Se especula con un suicidio, quizá por cumplir una edad peligrosa para la relación o quizá animado por un augurio que vinculaba su sacrificio a la salud de Adriano. Recordamos las palabras de Antonio García Bellido, maestro de todos en arte griego y romano: “la melancolía de Antínoo es una melancolía carente de orillas, privada de asideros. Es la melancolía patológica del desequilibrado. Podría decirse que sus imágenes lo figuran precisamente en la trágica crisis obsesiva que ha de arrastrarlo, que ha de empujarlo a las profundas simas del no-ser, a la definitiva liberación por el suicidio”. Pero acaso no fuera un suicidio, sino que Antinoo hubiera sido, por así decir, empujado a ese salto postrero de “tuffatore” al más allá. En todo caso, nos encontramos ante un precioso enigma que ha hecho correr ríos de tinta, nunca mejor dicho a partir del gran río egipcio, en la historia de la cultura.
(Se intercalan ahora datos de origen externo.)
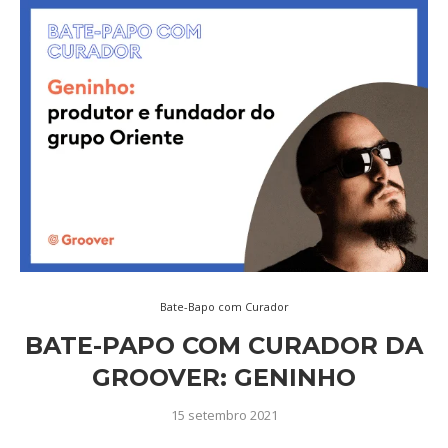
Bate-Bapo com Curador
BATE-PAPO COM CURADOR DA
GROOVER: GENINHO
15 setembro 2021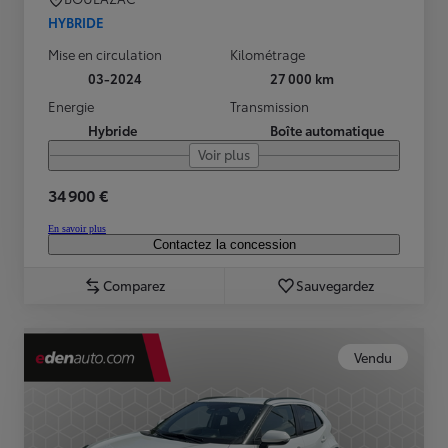
HYBRIDE
Mise en circulation
Kilométrage
03-2024
27 000 km
Energie
Transmission
Hybride
Boîte automatique
Voir plus
34 900 €
En savoir plus
Contactez la concession
Comparez
Sauvegardez
Vendu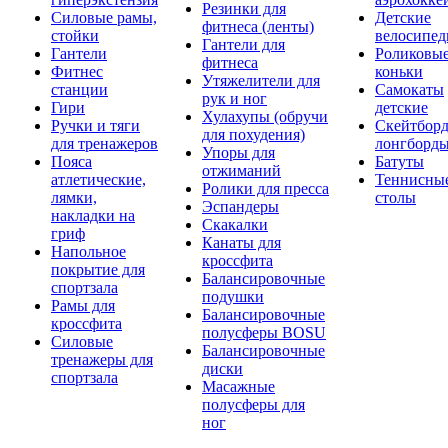
Резинки для
Силовые рамы,
Детские
фитнеса (ленты)
стойки
велосипе
Гантели для
Гантели
Роликовы
фитнеса
Фитнес
коньки
Утяжелители для
станции
Самокаты
рук и ног
Гири
детские
Хулахупы (обручи
Ручки и тяги
Скейтборд
для похудения)
для тренажеров
лонгборд
Упоры для
Пояса
Батуты
отжиманий
атлетические,
Теннисны
Ролики для пресса
лямки,
столы
Эспандеры
накладки на
Скакалки
гриф
Канаты для
Напольное
кроссфита
покрытие для
Балансировочные
спортзала
подушки
Рамы для
Балансировочные
кроссфита
полусферы BOSU
Силовые
Балансировочные
тренажеры для
диски
спортзала
Масажные
полусферы для
ног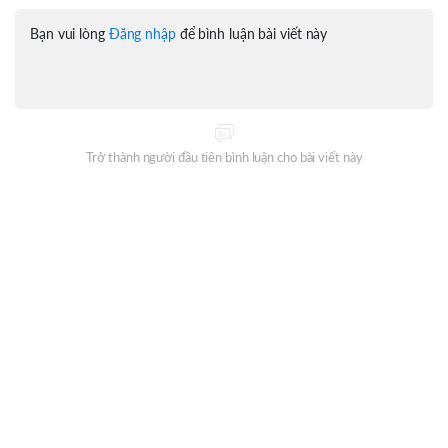
Bạn vui lòng
Đăng nhập
để bình luận bài viết này
Trở thành người đầu tiên bình luận cho bài viết này
Đăng ký nhận thông tin mỗi ngày từ Oneway Radio?
ĐĂNG KÝ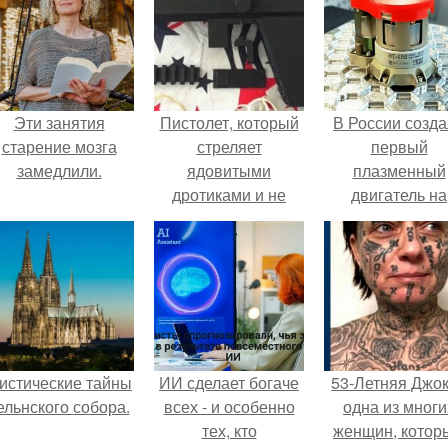
Эти занятия
Пистолет, который
В России созд
старение мозга
стреляет
первый
замедлили.
ядовитыми
плазменный
дротиками и не
двигатель на
определяется
криптоне.
металлодетекторами,
можно с лёгкостью
напечатать на 3D-
принтере.
истические тайны
ИИ сделает богаче
53-Летняя Джок
ельнского собора.
всех - и особенно
одна из многи
тех, кто
женщин, котор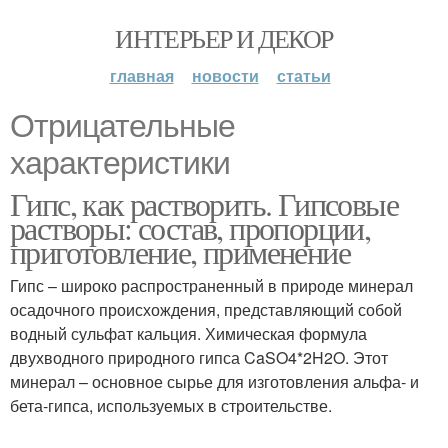
ИНТЕРЬЕР И ДЕКОР
главная
новости
статьи
Отрицательные
характеристики
Гипс, как растворить. Гипсовые
растворы: состав, пропорции,
приготовление, применение
Гипс – широко распространенный в природе минерал
осадочного происхождения, представляющий собой
водный сульфат кальция. Химическая формула
двухводного природного гипса CaSO4*2H2O. Этот
минерал – основное сырье для изготовления альфа- и
бета-гипса, используемых в строительстве.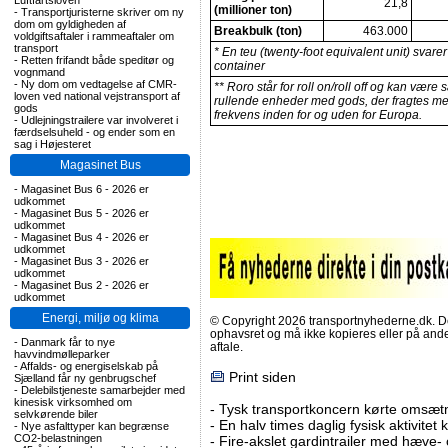
Luftfartsloven
21,8
(millioner ton)
-
Transportjuristerne skriver om ny
dom om gyldigheden af
Breakbulk (ton)
463.000
voldgiftsaftaler i rammeaftaler om
transport
* En teu (twenty-foot equivalent unit) svarer
-
Retten frifandt både speditør og
container
vognmand
-
Ny dom om vedtagelse af CMR-
** Roro står for roll on/roll off og kan vær
loven ved national vejstransport af
rullende enheder med gods, der fragtes m
gods
frekvens inden for og uden for Europa.
-
Udlejningstrailere var involveret i
færdselsuheld - og ender som en
sag i Højesteret
Magasinet Bus
-
Magasinet Bus 6 - 2026 er
udkommet
-
Magasinet Bus 5 - 2026 er
udkommet
-
Magasinet Bus 4 - 2026 er
udkommet
-
Magasinet Bus 3 - 2026 er
udkommet
-
Magasinet Bus 2 - 2026 er
udkommet
Energi, miljø og klima
© Copyright 2026 transportnyhederne.dk. Den
ophavsret og må ikke kopieres eller på an
-
Danmark får to nye
aftale.
havvindmølleparker
-
Affalds- og energiselskab på
Print siden
Sjælland får ny genbrugschef
-
Delebilstjeneste samarbejder med
kinesisk virksomhed om
-
Tysk transportkoncern kørte omsætni
selvkørende biler
-
En halv times daglig fysisk aktivitet
-
Nye asfalttyper kan begrænse
CO2-belastningen
-
Fire-akslet gardintrailer med hæve-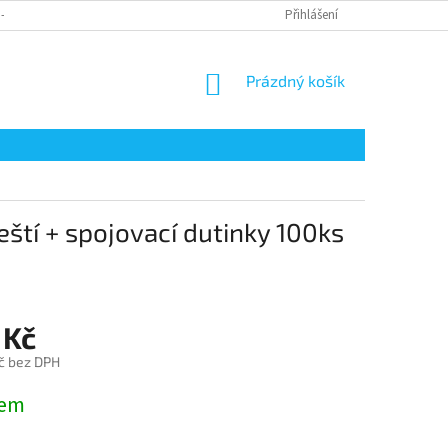
 - ODSTOUPENÍ OD SMLOUVY
REKLAMACE ZBOŽÍ
Přihlášení
DOPRAVA
P
NÁKUPNÍ
Prázdný košík
KOŠÍK
tí + spojovací dutinky 100ks
 Kč
č bez DPH
dem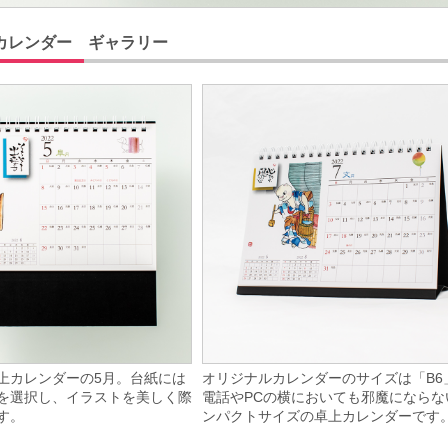
カレンダー ギャラリー
上カレンダーの5月。台紙には
オリジナルカレンダーのサイズは「B6
を選択し、イラストを美しく際
電話やPCの横においても邪魔にならな
す。
ンパクトサイズの卓上カレンダーです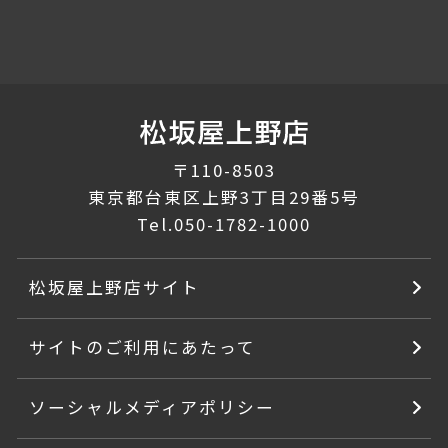
〒110-8503
東京都台東区上野3丁目29番5号
Tel.
050-1782-1000
松坂屋上野店サイト
サイトのご利用にあたって
ソーシャルメディアポリシー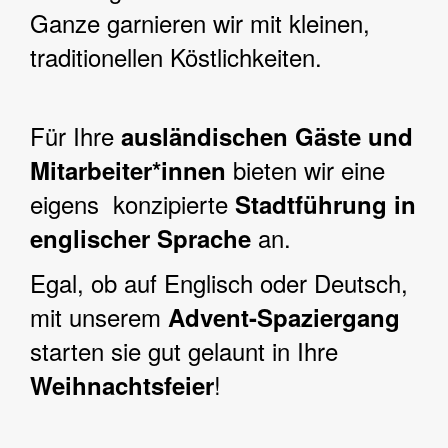
Ganze garnieren wir mit kleinen,
traditionellen Köstlichkeiten.
Für Ihre
ausländischen Gäste und
bieten wir eine
Mitarbeiter*innen
eigens konzipierte
Stadtführung in
an.
englischer Sprache
Egal, ob auf Englisch oder Deutsch,
mit unserem
Advent-Spaziergang
starten sie gut gelaunt in Ihre
!
Weihnachtsfeier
Llora Adriano, el emperador viajero que había recorrido las provincias orientales de su imperio, con especial devoción por Atenas, que tanto embelleció, el Oriente helenizado y el viejo y fastuoso país del Nilo. Llora Adriano ante el cadáver de su amado y toma una decisión que marcaría la historia del arte para siempre. Quizá el emperador quisiera hacer suya la idea platónica, esbozada en el “Simposio” de que el amor diviniza, haciéndose eco de las tendencias medio platónicas que empezaban a convertirse en la vulgata ideológica de aquel espléndido siglo II. Que el amor hace dioses lo sabíamos desde siempre. Pero es un caso único en la historia el de Antínoo que aquel sintagma se cumpliera a fuer de literal. En efecto, después de la muerte de su amado, Adriano lo divinizó, para sorpresa e incluso escándalo de las generaciones venideras, como recuerda hermosamente Marguerite Yourcenar en sus imprescindibles “Memorias de Adriano”. Antínoo se convierte en dios porque el emperador dispuso que se le venerase con templos y estatuas, ordenando un programa iconográfico y cultual de primer orden que empieza en la ciudad que mandó fundar con su nombre, Antinópolis, a orillas del Nilo.
"La de Antínoo es una melancolía carente de orillas, privada de asideros"Antonio García Bellido
Así, el joven se tornó una nueva estrella del Olimpo romano. Solo hay que pensar en la cantidad y calidad de las estatuas, bustos, medallones y monedas con la imagen del joven al que, no por casualidad, llaman “el último dios” los autores de una reciente monografía, espléndida y espléndidamente ilustrada, que nos recuerda la importancia de este amor divino por los siglos venideros. Marta Carrasco Ferrer y Miguel Ángel Elvira Barba, conocidos historiadores del arte especialistas en el mundo romano, estudian sistemáticamente las imágenes del joven bitinio no sin antes esbozar su siempre fascinante historia y leyenda.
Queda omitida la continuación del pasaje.